COTIDIANO NÃO ERGÓTICO

O artigo do Professor Antônio Delfim Netto publicado na Revista Carta Capital de 13/02/2012 não surpreende pela qualidade, sempre extraordinária. Mas, deve ser destacado e lembrado como uma revolucionária aula de razão e lógica, podendo funcionar inclusive como cirurgia corretora de estrabismo socioeconômico.

O autor toma o homem, para efeito didático, como “um átomo que pensa, que imita, aprende, inova e transmite sua experiência” e, como tal, passível de ser mais bem compreendido sob os fundamentos da teoria da incerteza e do processo evolutivo no espaço-tempo.

Não é comum, mesmo aos bons pensadores, imaginar a condição do homem como ente dinâmico, não estático, sujeito a mutações diversas, inclusive, racionais que terminam por desenquadrá-lo do “ergotismo”. O processo ergótico, regularmente usado como fundamento racional para proposições proféticas, presume um silogismo simples (ou um tanto obtuso!) pelo qual “o presente reproduz o passado e esse antecipa o futuro”. Com sabedoria, Delfim Netto propõe a extirpação desse tumor racional atrasado que prejudica as predições mais criativas. Longe do ergotismo, é possível entender o homem como criatura em permanente mutação, especialmente quanto a sua capacidade de apropriar seletivamente e mobilizar conhecimentos para elaborar novos conceitos, ou, assim sendo, sob o processo racional “não ergótico”.

Para justificar a importância do processo racional “não ergótico” em contraposição ao “ergótico” vale a pena entender um pouco mais sobre o principio da incerteza e a ideia de espaço-tempo, bem como a combinação dessas duas teorias afetando nossa vida, nosso cotidiano.

A teoria da incerteza, inerente a toda medição física, postulada por Karl Heisenberg, em 1927, assegura que (interpretação livre deste autor) tudo aquilo que o homem percebe e julga como estático, não o é. Pode ser, no máximo, de ocorrência modal, isto é, mais comum, mais frequente e de aparência constantemente estática, sendo suas variações desprezadas em favor de generalizações interessadamente enviesadas.

Os adolescentes não querem nem saber dessa teoria, quando dizem: “mãe, deixa-me ir, todos meus amigos vão”! Os corruptos também se valem disso: “todo mundo rouba, eu também vou roubar. É normal!”

Ora, o princípio da incerteza, deriva de fenômeno físico quântico e explica que a partícula subatômica nunca está no mesmo lugar, na mesma órbita. Sua energia varia em diferentes momentos de medição, embora pareça constante, pela maior frequência na posição observada. Isso explica, pois, que “o mais observável, o mais frequente não é absolutamente o verdadeiro”. É apenas uma aparência, a maneira mais frequente de ocorrência.
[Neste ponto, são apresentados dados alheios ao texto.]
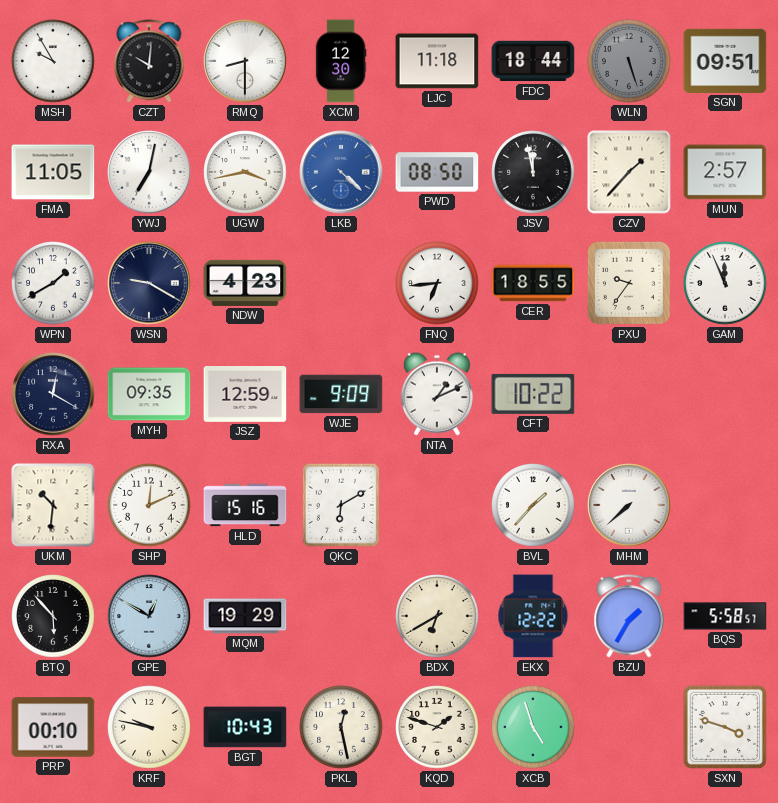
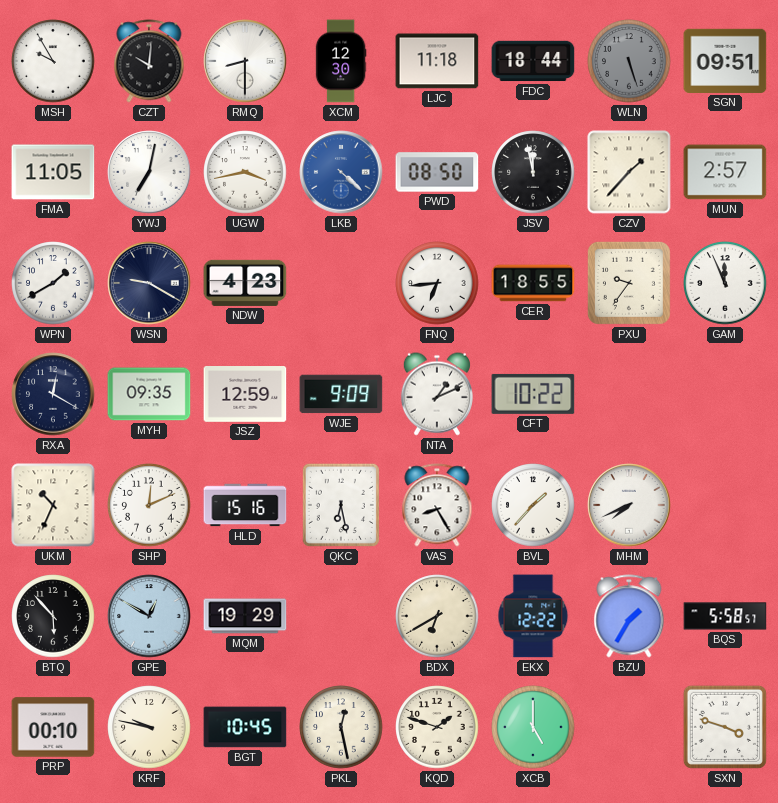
UKM: 10:31 -> 10:34
QKC: 6:10 -> 6:28
VAS: none -> 8:25
MHM: 7:38 -> 7:41
BGT: 10:43 -> 10:45
XCB: 4:57 -> 5:00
Transferindo isso para o comportamento humano, o átomo que pensa, que imita etc., temos que pode não ser verdadeiro nem confiável o

comportamento frequentemente observado pelos seres vivos, especialmente pelo ser humano. O estereótipo pode ser apenas uma normalidade vulnerável à variação.

A teoria também descarta qualquer confiabilidade nas peremptórias afirmações do “eu sou”. Segundo a teoria da incerteza, ninguém é, embora possa agir na maioria das vezes de determinada maneira, porém jamais se pode garanti-la refratária a alterações. Mesmo não assumindo explicito fundamento na teoria da incerteza, estão coladas a ela a ciência estatística e a cômica Lei de Murphy, aquela que diz: “se algo pode dar errado, esteja certo, dará”.

Como reforço teórico, o postulado da incerteza ainda conta com a ideia do espaço-tempo, uma nova dimensão física proposta por Einstein e explicitada por Stephen Hawking. Linha racional que considera a constante alteração ou evolução do espaço no decorrer do tempo, levando em conta o deslocamento do universo e, com ele, a terra. Junto com a terra, os lugares e, por fim, a afetação dos objetos por essa dinâmica, criando constantemente um novo endereço para todas as coisas, o espaço-tempo.

Assim sendo, os objetos, os seres vivos, o homem, enfim, nunca se repetem no mesmo espaço nem no mesmo tempo. Por que se repetiriam em seu comportamento, em sua razão, em suas atitudes? Einstein admitia a possibilidade de se predizer fisicamente o novo espaço-tempo quando afirmou que “Deus não joga dados”, porém, físicos mais contemporâneos preferem admitir a ideia da casualidade e, consequentemente da imprevisibilidade, em favor da teoria da incerteza.

No campo das ciências biológicas, as teorias da incerteza e do espaço-tempo contemplam todos os elementos levados em consideração no processo evolutivo proposto por Darwin: novo ambiente, casualidade e incerteza para se chegar a um diferente ser adaptado a seu novo endereço.